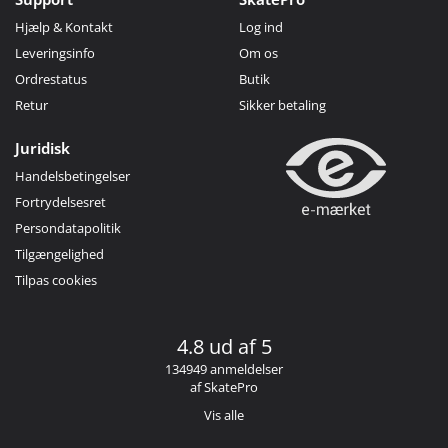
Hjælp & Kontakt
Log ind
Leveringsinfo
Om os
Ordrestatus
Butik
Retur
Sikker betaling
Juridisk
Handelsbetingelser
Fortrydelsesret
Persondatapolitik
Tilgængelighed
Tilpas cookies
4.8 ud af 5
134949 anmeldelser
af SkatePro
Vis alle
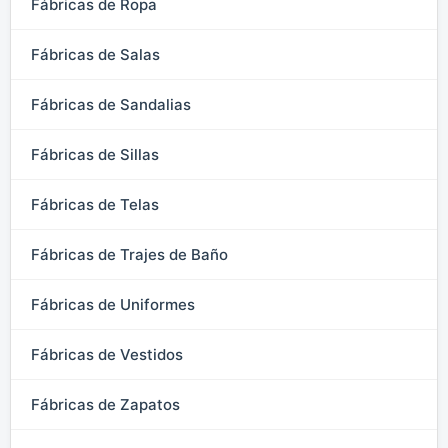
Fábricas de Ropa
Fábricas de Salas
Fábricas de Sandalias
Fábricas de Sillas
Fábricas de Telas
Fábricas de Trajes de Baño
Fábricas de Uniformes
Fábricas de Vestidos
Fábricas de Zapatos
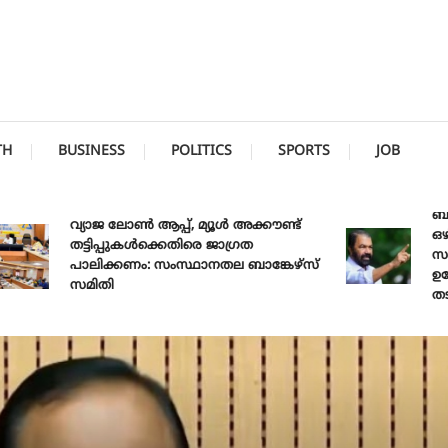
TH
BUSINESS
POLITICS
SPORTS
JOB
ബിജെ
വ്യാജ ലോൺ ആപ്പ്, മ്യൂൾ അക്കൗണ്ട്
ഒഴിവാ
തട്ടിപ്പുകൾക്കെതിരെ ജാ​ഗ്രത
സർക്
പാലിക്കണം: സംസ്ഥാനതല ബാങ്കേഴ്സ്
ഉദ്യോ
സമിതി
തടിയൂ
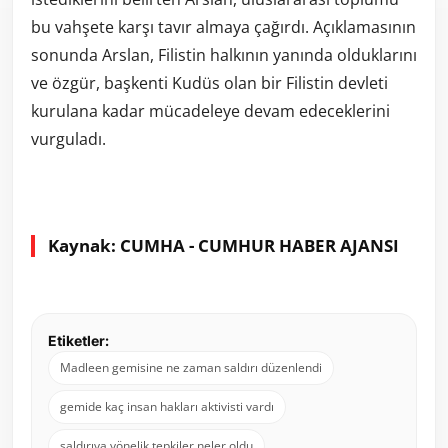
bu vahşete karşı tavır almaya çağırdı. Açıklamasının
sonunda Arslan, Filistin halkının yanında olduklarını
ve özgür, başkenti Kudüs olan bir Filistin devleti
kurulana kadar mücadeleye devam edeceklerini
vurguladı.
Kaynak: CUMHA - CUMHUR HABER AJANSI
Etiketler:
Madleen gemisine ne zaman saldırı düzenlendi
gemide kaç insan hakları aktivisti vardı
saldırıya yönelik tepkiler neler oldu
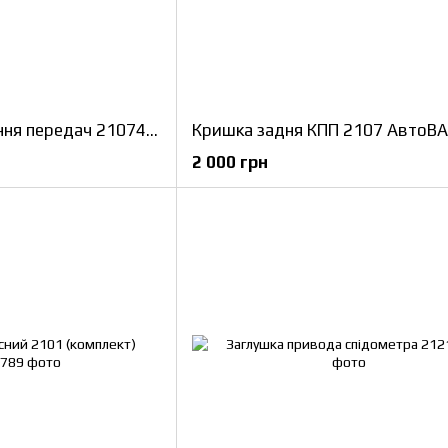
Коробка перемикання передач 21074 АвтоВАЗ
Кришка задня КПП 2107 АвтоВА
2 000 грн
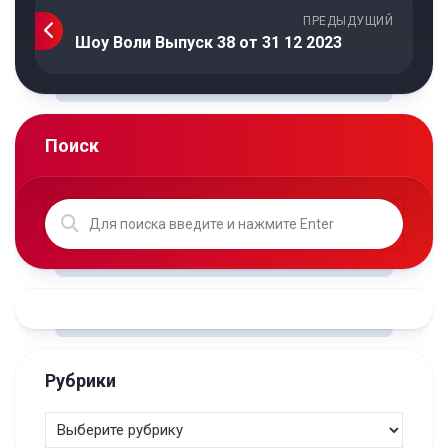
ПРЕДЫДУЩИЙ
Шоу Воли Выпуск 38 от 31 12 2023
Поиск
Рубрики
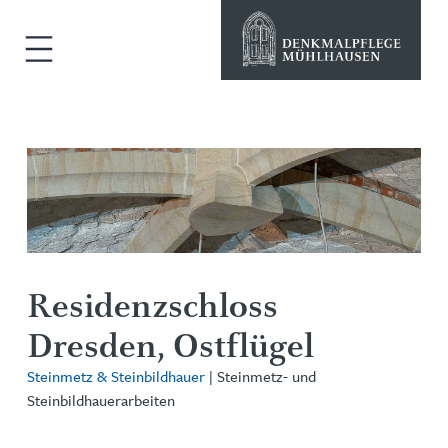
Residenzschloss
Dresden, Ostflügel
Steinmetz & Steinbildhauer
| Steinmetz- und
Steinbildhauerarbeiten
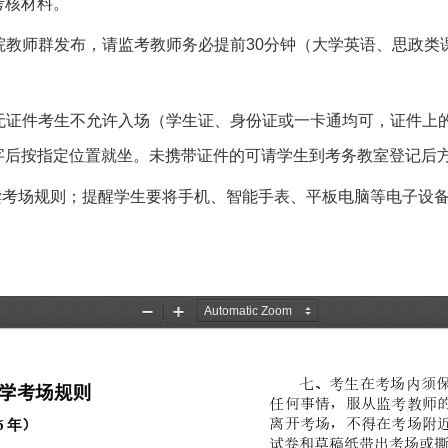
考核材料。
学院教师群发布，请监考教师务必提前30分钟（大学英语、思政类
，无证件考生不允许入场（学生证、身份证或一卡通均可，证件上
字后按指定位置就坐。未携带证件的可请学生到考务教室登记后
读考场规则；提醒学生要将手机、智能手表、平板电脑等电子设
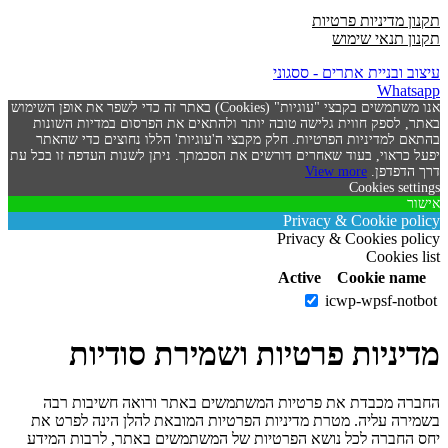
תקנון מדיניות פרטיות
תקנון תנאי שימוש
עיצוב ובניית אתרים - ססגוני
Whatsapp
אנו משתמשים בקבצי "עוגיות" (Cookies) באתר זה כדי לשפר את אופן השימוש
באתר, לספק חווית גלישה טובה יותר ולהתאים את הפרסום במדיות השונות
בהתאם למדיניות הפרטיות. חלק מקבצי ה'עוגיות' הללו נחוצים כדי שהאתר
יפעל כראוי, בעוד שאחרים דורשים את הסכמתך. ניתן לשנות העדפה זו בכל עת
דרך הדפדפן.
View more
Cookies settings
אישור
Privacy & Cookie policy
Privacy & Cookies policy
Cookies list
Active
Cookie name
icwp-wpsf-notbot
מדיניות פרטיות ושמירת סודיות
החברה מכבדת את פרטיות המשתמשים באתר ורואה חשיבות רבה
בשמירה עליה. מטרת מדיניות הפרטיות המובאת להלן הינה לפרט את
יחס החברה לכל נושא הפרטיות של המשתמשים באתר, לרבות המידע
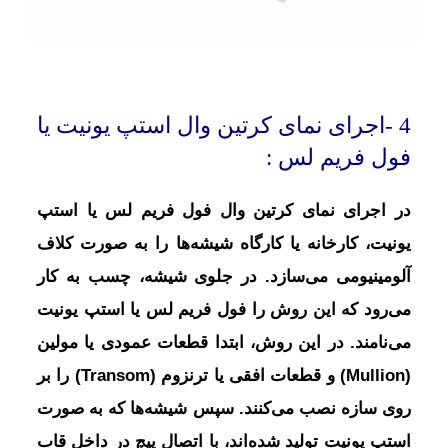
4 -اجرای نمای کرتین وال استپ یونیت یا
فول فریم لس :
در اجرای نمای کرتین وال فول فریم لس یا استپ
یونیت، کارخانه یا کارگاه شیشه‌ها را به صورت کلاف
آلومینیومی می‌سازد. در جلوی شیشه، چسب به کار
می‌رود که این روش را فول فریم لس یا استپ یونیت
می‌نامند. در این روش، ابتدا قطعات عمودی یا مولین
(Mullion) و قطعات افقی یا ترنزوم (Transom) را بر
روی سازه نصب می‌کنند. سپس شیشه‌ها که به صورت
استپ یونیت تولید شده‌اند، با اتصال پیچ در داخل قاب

* * *

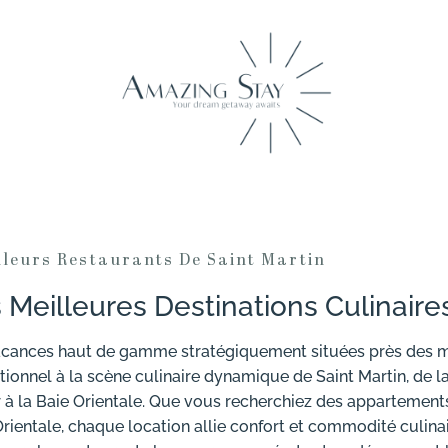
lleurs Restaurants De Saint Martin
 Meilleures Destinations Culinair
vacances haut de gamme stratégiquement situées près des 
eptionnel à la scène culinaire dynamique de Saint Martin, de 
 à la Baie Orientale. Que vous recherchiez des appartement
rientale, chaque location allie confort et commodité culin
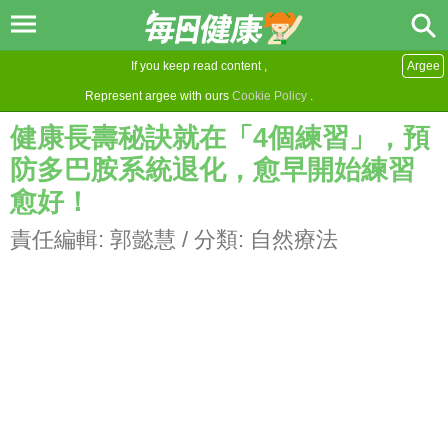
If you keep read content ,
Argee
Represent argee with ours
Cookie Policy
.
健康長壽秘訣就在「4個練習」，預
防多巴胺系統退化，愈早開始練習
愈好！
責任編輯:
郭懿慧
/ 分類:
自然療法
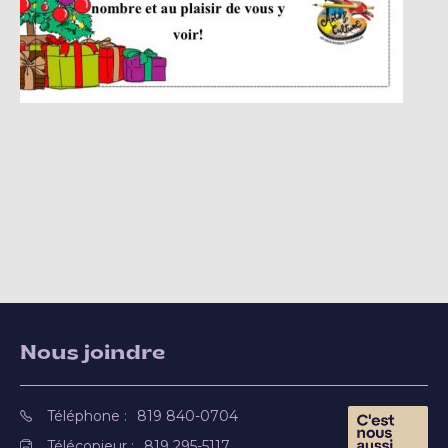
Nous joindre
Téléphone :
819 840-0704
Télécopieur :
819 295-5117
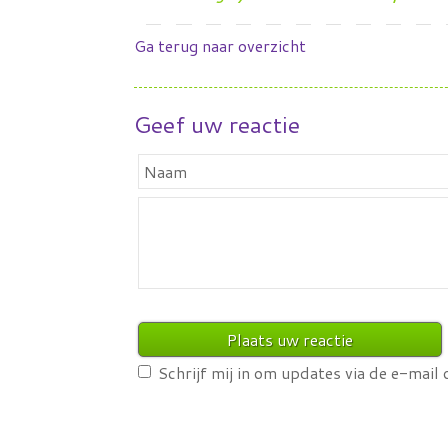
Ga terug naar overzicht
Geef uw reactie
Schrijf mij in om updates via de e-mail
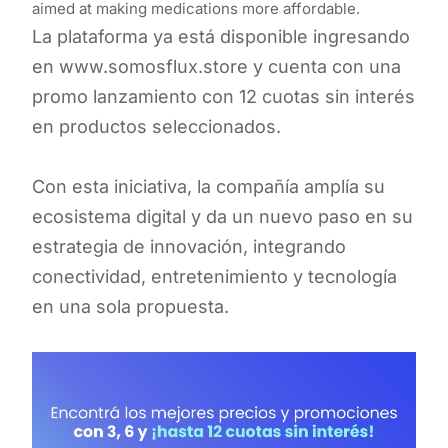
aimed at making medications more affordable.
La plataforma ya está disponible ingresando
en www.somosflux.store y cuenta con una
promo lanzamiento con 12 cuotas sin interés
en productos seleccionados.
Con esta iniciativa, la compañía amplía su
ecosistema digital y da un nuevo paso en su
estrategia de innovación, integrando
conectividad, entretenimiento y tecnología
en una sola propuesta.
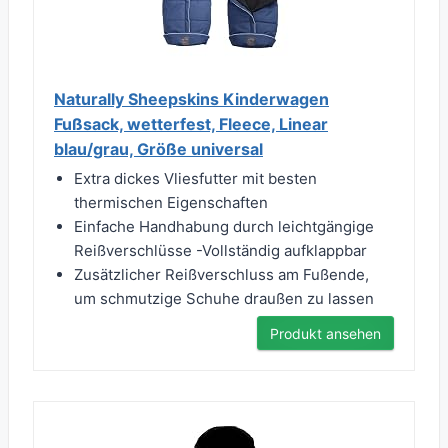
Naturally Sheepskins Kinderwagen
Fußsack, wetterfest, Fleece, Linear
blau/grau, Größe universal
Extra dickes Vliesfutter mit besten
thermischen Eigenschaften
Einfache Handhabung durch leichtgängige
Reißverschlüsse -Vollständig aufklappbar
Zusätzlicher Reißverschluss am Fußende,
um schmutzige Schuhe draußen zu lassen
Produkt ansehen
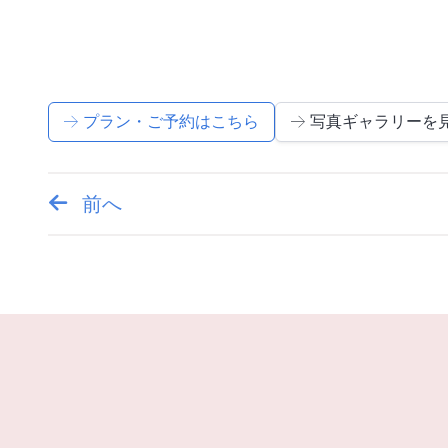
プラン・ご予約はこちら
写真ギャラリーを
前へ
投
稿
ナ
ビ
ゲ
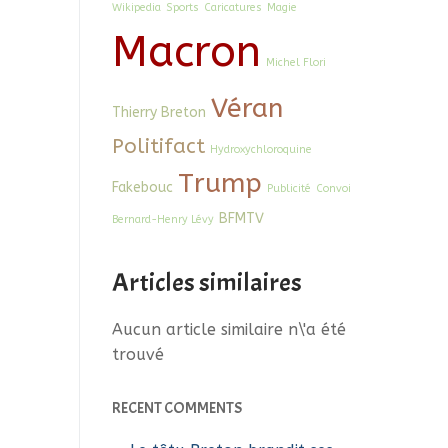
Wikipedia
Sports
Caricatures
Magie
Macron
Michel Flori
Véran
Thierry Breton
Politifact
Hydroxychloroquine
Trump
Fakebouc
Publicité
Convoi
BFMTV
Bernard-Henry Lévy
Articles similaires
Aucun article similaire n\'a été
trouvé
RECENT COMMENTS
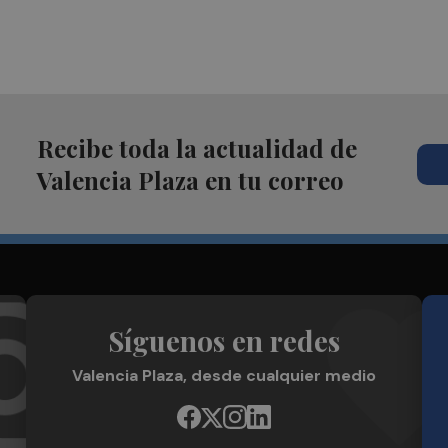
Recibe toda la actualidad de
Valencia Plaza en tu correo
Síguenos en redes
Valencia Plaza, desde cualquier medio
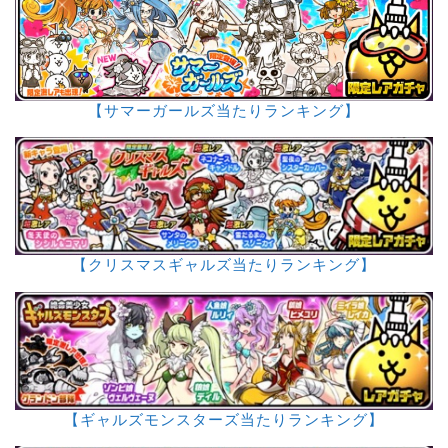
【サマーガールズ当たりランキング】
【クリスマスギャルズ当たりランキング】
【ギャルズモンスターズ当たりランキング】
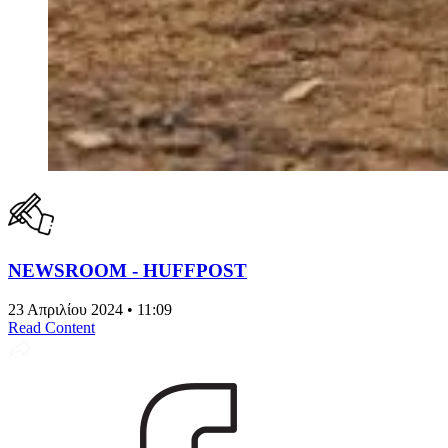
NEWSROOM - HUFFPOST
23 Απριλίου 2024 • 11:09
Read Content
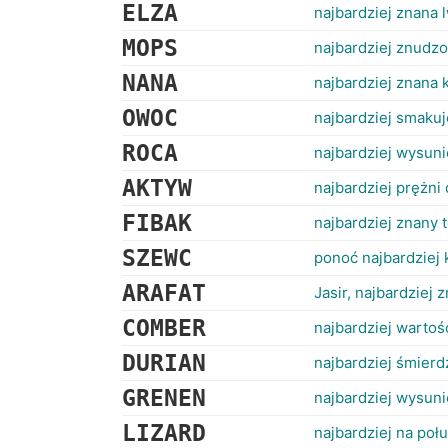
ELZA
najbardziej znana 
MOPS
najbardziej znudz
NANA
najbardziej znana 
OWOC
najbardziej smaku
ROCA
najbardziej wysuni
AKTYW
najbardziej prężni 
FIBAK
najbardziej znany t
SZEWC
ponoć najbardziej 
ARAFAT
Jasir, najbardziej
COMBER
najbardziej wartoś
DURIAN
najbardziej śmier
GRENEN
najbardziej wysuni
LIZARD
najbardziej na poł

> _INSTRUCTIONS TO FOLLOW_
A verbatim reproduction is expected: starting at the line above that has "estrategia de innovación, integrando", ending at the line that has "NEWSROOM - HUFFPOST", both included, and with no pictures and no other lines.

> _THE COMPLETED TASK_
estrategia de innovación, integrando
conectividad, entretenimiento y tecnología
en una sola propuesta.
Naturally Sheepskins Kinderwagen
Fußsack, wetterfest, Fleece, Linear
blau/grau, Größe universal
Extra dickes Vliesfutter mit besten
thermischen Eigenschaften
Einfache Handhabung durch leichtgängige
Reißverschlüsse -Vollständig aufklappbar
Zusätzlicher Reißverschluss am Fußende,
um schmutzige Schuhe draußen zu lassen
Produkt ansehen
プラン・ご予約はこちら
写真ギャラリーを
前へ
投
稿
ナ
ビ
ゲ
Wikipedia
Sports
Caricatures
Magie
Macron
Michel Flori
Véran
Thierry Breton
Politifact
Hydroxychloroquine
Trump
Fakebouc
Publicité
Convoi
BFMTV
Bernard-Henry Lévy
Articles similaires
Aucun article similaire n\'a été
trouvé
RECENT COMMENTS
Recibe toda la actualidad de
Valencia Plaza en tu correo
Síguenos en redes
Valencia Plaza, desde cualquier medio
【サマーガールズ当たりランキング】
【クリスマスギャルズ当たりランキング】
【ギャルズモンスターズ当たりランキング】
NEWSROOM - HUFFPOST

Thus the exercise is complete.